Is the slow (practically nonexistent) rise of self-timed logic the classic chicken-and-egg problem? Are tool vendors waiting for customers, and customers for tool vendors? If so, isn't 25 years long enough for something to hatch?
There are people who do self-timed design, and successfully, but they're highly experienced and very detail-oriented, more so than most of the folks who do synchronous design, myself included. The next article on self-timed design should be from one of those people - someone in the industry who's done a large, high-speed, commercially-viable design. That I'd pay attention to.
Bob Perlman
Digital design consultant
Cambrian Design Works
San Jose, CA
Steve Furber responds:
Bob Perlman's skepticism of self-timed technology is understandable and only time will tell which of us is right. It's true that self-timed technology isn't new and has had its proponents for (more than) 25 years - yet, it has little presence in current commercial electronic design. However, it is the role of "university
professors" to look outside and beyond current mainstream practice, to anticipate problems and to seek better ways.
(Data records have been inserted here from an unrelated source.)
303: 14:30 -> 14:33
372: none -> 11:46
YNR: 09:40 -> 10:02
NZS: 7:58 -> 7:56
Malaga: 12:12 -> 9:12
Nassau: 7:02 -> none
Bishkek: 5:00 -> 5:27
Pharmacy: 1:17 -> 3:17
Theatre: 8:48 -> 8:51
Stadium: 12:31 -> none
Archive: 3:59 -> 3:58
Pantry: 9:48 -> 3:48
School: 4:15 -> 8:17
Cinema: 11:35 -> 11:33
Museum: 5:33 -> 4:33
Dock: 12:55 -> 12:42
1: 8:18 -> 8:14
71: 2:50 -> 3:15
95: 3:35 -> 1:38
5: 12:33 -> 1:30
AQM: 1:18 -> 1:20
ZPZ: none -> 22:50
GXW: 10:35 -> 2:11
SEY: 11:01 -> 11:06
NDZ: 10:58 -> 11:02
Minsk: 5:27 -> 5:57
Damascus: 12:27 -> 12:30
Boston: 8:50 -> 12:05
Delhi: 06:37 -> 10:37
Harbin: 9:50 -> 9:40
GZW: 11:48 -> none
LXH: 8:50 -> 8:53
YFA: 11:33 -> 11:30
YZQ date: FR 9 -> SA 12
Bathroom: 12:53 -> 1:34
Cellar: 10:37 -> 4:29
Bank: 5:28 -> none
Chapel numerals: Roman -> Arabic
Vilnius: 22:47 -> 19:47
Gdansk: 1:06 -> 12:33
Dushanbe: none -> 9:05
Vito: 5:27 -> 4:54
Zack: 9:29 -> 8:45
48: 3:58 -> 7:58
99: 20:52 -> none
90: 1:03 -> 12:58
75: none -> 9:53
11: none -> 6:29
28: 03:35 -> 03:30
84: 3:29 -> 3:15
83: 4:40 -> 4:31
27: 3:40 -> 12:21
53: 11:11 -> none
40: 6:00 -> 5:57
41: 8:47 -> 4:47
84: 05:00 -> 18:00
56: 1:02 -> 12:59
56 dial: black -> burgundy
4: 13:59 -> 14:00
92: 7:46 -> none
There is no doubt that major problems are looming for globally synchronous design, and the more aggressive companies such as Intel, Sun, and Philips have active in-house asynchronous design teams looking at possible solutions in this space. Keeping a whole chip in-sync is getting harder and the costs in wasted power and excessive radio interference are growing out of control. Ignore these problems at your peril! Self-timed technology has a lot to offer here, but maybe it isn't the only solution. I also remember, clearly, the skepticism RISC processors attracted from mainstream industry while I was helping develop the first ARM chip at Acorn Computers in 1984. I'm not clairvoyant and I am not always right, but nor is mainstream industry always right in its judgement of alternative
technologies. The ARM has taken 15 years to develop into the world's highest volume 32-bit embedded processor;
so some ideas do take time to yield their full potential.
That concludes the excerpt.